WORK INSTRUCTIONS ▸
Starting at the first line of the listing below, repeat each line exactly until the line containing "marca detinha as", which you include. Leave out pictures.

PROVIDED DATA ▸
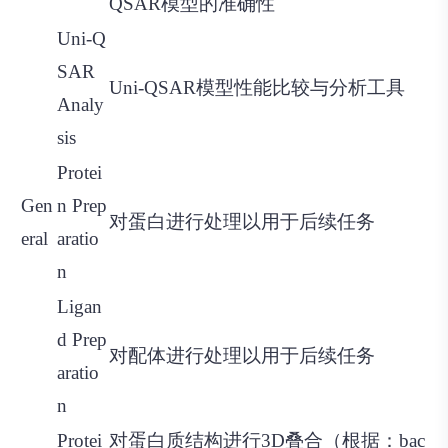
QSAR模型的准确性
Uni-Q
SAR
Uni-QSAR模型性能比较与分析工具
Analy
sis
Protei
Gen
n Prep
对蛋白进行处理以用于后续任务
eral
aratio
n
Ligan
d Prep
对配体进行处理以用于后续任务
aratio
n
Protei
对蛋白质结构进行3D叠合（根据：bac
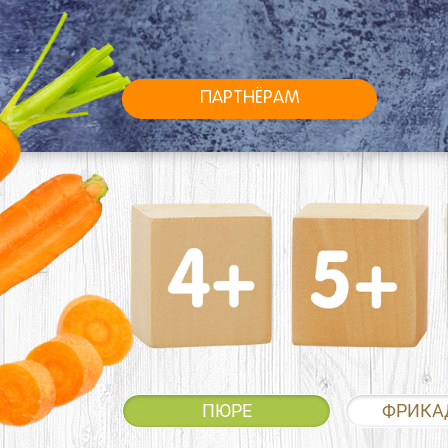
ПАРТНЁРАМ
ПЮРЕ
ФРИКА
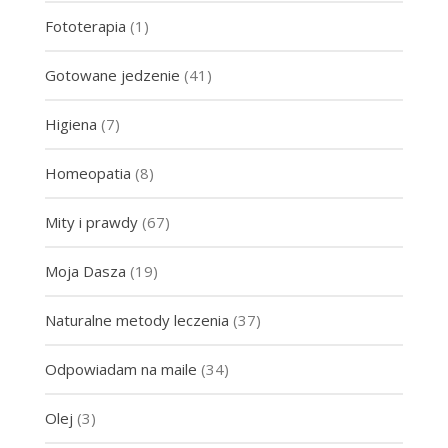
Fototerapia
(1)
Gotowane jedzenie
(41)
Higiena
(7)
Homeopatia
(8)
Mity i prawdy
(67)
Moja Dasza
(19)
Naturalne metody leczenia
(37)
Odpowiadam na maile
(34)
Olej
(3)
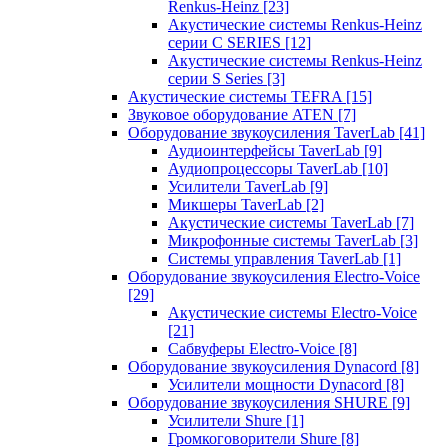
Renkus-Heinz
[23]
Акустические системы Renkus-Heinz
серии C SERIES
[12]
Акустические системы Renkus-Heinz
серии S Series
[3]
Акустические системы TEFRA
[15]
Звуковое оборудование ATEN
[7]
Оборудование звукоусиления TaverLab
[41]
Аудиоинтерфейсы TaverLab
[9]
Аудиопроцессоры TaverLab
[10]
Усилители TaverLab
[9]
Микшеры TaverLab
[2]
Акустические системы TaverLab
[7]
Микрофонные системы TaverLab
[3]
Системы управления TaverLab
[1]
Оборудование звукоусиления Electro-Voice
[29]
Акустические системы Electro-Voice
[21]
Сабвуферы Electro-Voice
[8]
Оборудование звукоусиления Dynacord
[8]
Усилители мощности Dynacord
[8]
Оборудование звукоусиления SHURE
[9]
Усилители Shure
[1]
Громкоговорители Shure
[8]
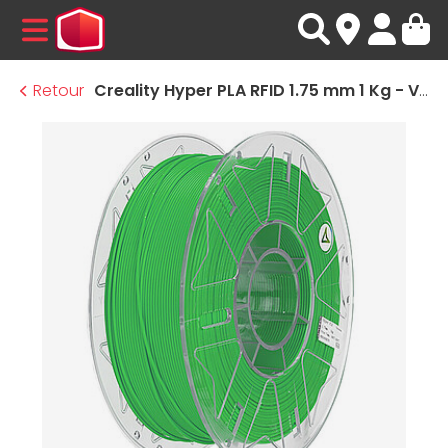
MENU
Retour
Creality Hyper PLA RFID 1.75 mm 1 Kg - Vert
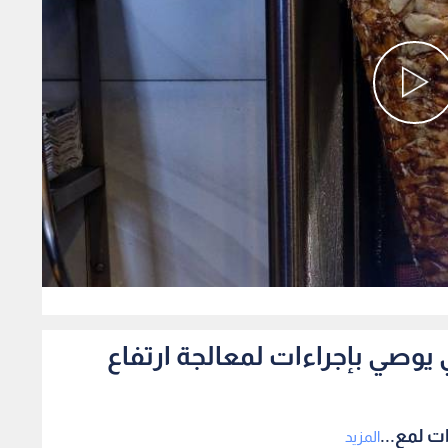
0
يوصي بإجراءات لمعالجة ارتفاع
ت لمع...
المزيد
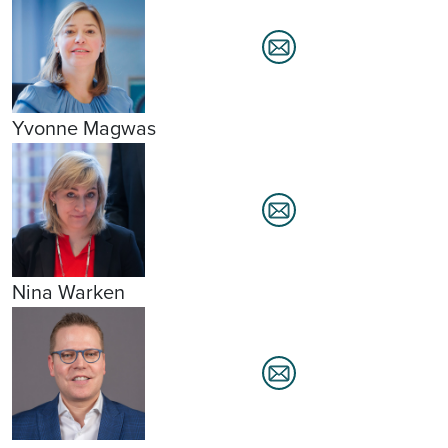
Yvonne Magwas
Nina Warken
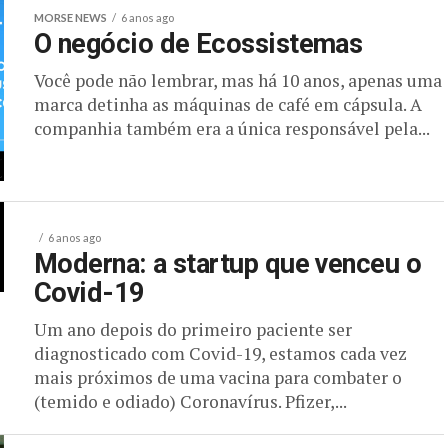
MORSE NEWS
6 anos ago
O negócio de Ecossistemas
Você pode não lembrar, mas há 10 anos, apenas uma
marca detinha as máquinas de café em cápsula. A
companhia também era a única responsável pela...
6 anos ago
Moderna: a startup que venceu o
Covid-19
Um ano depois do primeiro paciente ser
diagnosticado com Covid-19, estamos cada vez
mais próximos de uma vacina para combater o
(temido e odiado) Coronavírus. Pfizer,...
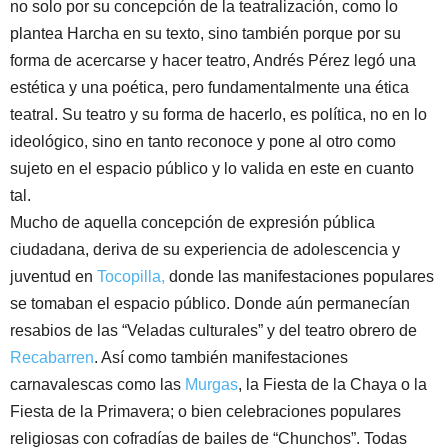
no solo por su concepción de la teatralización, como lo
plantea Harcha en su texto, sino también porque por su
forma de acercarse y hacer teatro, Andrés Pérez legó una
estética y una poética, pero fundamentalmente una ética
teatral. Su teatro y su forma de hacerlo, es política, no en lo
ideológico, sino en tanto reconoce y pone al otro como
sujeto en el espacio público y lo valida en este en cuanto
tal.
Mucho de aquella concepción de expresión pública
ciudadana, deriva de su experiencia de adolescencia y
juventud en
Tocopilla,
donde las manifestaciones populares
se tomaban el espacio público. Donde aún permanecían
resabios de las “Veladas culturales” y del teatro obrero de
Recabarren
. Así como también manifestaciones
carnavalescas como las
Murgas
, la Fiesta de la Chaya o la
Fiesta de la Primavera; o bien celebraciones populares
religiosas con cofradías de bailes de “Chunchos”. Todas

RESPONSE AREA ▸
QSAR模型的准确性
Uni-Q
SAR
Uni-QSAR模型性能比较与分析工具
Analy
sis
Protei
Gen
n Prep
对蛋白进行处理以用于后续任务
eral
aratio
n
Ligan
d Prep
对配体进行处理以用于后续任务
aratio
n
Protei
对蛋白质结构进行3D叠合（根据：bac
ПАРТНЁРАМ
ПЮРЕ
ФРИКА
Fototerapia
(1)
Gotowane jedzenie
(41)
Higiena
(7)
Homeopatia
(8)
Mity i prawdy
(67)
Moja Dasza
(19)
Naturalne metody leczenia
(37)
Odpowiadam na maile
(34)
Olej
(3)
Renkus-Heinz
[23]
Акустические системы Renkus-Heinz
серии C SERIES
[12]
Акустические системы Renkus-Heinz
серии S Series
[3]
Акустические системы TEFRA
[15]
Звуковое оборудование ATEN
[7]
Оборудование звукоусиления TaverLab
[41]
Аудиоинтерфейсы TaverLab
[9]
Аудиопроцессоры TaverLab
[10]
Усилители TaverLab
[9]
Микшеры TaverLab
[2]
Акустические системы TaverLab
[7]
Микрофонные системы TaverLab
[3]
Системы управления TaverLab
[1]
Оборудование звукоусиления Electro-Voice
[29]
Акустические системы Electro-Voice
[21]
Сабвуферы Electro-Voice
[8]
Оборудование звукоусиления Dynacord
[8]
Усилители мощности Dynacord
[8]
Оборудование звукоусиления SHURE
[9]
Усилители Shure
[1]
Громкоговорители Shure
[8]
MENU
Retour
Creality Hyper PLA RFID 1.75 mm 1 Kg - Vert
0
يوصي بإجراءات لمعالجة ارتفاع
ت لمع...
المزيد
Yvonne Magwas
Nina Warken
MORSE NEWS
6 anos ago
O negócio de Ecossistemas
Você pode não lembrar, mas há 10 anos, apenas uma
marca detinha as máquinas de café em cápsula. A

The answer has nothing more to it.